练习 2.28

要遍历一棵树并累积它的所有元素,我们会遇到以下三种情况:

  1. 元素是空表,也即是空树,返回 '()
  2. 元素是单个节点(不是序对),也即是叶子节点,对它使用 list 函数,让它变成一个只有单个元素的列表
  3. 元素有左右两棵子树,使用书本 68 页提到的 append 过程(MIT Scheme 也内置了这个过程),对两棵子树的所有元素进行累积
;;; 28-fringe.scm

(define (fringe tree)
    (cond ((null? tree)                         ; 空树
            '())
          ((not (pair? tree))                   ; 叶子
            (list tree))
          (else
            (append (fringe (car tree))         ; 累积左子树所有元素
                    (fringe (cadr tree))))))    ; 累积右子树所有元素

测试:

1 ]=> (load "28-fringe.scm")

;Loading "28-fringe.scm"... done
;Value: fringe

1 ]=> (define x (list (list 1 2) (list 3 4)))

;Value: x

1 ]=> (fringe x)

;Value 13: (1 2 3 4)

1 ]=> (fringe (list x x))

;Value 14: (1 2 3 4 1 2 3 4)

可以通过增加一些辅助函数,来让 fringe 函数的定义更具可读性:

;;; 28-better-fringe.scm

(define (fringe tree)
    (cond ((empty-tree? tree)
            '())
          ((leaf? tree)
            (list tree))
          (else
            (append (fringe (left-branch tree))
                    (fringe (right-branch tree))))))

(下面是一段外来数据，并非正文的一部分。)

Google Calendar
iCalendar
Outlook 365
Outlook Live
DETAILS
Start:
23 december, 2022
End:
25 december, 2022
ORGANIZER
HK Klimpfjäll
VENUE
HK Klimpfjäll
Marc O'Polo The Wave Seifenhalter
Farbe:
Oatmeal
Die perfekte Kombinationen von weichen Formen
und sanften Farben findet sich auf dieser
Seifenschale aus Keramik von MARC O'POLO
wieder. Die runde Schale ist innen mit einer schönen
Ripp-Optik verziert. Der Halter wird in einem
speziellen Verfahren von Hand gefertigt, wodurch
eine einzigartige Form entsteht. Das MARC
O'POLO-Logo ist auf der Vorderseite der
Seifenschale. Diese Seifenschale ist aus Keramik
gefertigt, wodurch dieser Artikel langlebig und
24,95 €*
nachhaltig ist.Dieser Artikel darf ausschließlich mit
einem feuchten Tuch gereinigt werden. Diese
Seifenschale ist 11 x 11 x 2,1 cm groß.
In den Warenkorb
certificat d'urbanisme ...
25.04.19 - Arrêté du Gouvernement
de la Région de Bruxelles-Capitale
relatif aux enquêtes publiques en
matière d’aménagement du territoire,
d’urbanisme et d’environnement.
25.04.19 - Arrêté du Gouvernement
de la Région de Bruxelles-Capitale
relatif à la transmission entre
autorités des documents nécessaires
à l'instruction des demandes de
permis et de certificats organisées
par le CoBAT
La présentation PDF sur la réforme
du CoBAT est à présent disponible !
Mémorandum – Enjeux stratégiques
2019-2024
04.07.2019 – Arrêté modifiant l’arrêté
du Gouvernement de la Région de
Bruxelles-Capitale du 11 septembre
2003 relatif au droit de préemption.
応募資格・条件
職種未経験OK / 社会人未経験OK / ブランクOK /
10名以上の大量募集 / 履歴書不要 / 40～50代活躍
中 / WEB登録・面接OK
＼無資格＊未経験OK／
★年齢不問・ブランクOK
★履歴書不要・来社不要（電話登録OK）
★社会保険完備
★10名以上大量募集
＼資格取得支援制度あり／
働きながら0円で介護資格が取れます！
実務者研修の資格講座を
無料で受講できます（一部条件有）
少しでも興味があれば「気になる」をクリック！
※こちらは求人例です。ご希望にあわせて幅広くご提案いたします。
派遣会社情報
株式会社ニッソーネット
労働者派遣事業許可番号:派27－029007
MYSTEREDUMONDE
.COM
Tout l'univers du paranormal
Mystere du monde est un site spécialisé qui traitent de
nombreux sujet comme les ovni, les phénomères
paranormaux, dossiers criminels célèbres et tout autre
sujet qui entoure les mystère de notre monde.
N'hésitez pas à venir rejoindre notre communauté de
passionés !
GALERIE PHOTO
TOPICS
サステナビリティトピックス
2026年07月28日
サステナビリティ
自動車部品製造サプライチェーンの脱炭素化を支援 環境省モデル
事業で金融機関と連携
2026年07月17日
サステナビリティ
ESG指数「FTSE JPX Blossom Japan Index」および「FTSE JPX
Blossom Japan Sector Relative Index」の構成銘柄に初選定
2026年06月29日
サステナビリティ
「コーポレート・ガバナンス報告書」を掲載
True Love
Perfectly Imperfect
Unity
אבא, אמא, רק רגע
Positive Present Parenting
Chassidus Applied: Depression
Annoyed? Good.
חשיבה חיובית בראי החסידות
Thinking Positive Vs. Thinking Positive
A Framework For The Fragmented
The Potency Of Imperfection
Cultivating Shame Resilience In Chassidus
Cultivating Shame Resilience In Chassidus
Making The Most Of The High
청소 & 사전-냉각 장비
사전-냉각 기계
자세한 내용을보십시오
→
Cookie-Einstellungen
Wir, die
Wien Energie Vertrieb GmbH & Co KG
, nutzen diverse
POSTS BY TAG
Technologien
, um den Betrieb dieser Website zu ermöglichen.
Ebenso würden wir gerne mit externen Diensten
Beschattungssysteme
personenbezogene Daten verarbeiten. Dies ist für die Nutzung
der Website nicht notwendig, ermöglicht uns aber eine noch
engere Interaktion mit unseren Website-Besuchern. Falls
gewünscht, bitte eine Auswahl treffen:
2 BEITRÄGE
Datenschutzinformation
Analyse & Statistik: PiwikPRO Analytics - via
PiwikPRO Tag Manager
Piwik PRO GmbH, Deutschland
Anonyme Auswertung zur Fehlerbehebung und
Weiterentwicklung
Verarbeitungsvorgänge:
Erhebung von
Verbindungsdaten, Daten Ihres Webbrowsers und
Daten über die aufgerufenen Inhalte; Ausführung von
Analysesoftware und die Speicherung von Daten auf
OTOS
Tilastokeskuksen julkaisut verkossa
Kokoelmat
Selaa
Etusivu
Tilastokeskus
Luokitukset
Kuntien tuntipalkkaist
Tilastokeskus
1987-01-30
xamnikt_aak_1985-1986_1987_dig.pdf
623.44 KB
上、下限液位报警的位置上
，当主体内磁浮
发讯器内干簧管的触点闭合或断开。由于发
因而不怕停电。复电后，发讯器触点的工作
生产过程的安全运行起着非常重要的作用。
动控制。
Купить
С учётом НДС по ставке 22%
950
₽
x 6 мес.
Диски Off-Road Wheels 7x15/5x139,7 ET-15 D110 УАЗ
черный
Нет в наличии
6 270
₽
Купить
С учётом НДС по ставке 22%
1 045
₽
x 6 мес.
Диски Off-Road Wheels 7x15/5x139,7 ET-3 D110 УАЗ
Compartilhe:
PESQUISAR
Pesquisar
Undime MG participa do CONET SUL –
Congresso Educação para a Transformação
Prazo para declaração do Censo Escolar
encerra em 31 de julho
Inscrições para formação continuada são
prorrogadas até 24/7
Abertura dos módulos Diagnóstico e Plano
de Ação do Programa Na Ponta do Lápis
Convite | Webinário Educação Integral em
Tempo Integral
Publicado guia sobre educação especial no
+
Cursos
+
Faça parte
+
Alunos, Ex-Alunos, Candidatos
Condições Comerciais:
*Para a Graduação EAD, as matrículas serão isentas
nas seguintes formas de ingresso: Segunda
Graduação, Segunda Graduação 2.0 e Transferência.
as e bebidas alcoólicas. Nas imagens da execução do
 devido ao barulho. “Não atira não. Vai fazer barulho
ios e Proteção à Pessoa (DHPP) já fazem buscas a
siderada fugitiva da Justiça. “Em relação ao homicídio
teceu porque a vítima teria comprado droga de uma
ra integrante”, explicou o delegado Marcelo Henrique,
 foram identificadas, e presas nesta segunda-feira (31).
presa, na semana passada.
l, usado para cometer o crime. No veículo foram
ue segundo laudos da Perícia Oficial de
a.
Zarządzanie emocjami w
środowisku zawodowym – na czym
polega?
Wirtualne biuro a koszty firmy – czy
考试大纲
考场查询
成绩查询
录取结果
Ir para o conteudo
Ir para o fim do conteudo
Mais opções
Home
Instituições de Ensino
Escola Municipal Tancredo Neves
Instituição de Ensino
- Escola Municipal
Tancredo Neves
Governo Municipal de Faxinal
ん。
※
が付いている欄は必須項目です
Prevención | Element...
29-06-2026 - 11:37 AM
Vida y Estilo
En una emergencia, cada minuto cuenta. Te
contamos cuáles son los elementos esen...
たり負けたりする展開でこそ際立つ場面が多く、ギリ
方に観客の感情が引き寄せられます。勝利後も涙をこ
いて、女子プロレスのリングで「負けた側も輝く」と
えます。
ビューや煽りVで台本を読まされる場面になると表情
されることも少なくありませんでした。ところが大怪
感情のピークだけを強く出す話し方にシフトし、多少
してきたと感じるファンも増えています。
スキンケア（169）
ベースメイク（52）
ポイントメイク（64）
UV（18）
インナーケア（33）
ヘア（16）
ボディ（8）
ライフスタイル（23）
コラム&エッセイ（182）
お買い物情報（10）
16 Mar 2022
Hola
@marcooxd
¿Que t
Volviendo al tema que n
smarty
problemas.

(define (empty-tree? tree)
    (null? tree))

(define (leaf? tree)
    (not (pair? tree)))

(define (left-branch tree)
    (car tree))

(define (right-branch tree)
    (cadr tree))

fringe 进行测试:

1 ]=> (load "28-better-fringe.scm")

;Loading "28-better-fringe.scm"... done
;Value: right-branch

1 ]=> (define x (list (list 1 2) (list 3 4)))

;Value: x

1 ]=> (fringe x)

;Value 15: (1 2 3 4)

1 ]=> (fringe (list x x))

;Value 16: (1 2 3 4 1 2 3 4)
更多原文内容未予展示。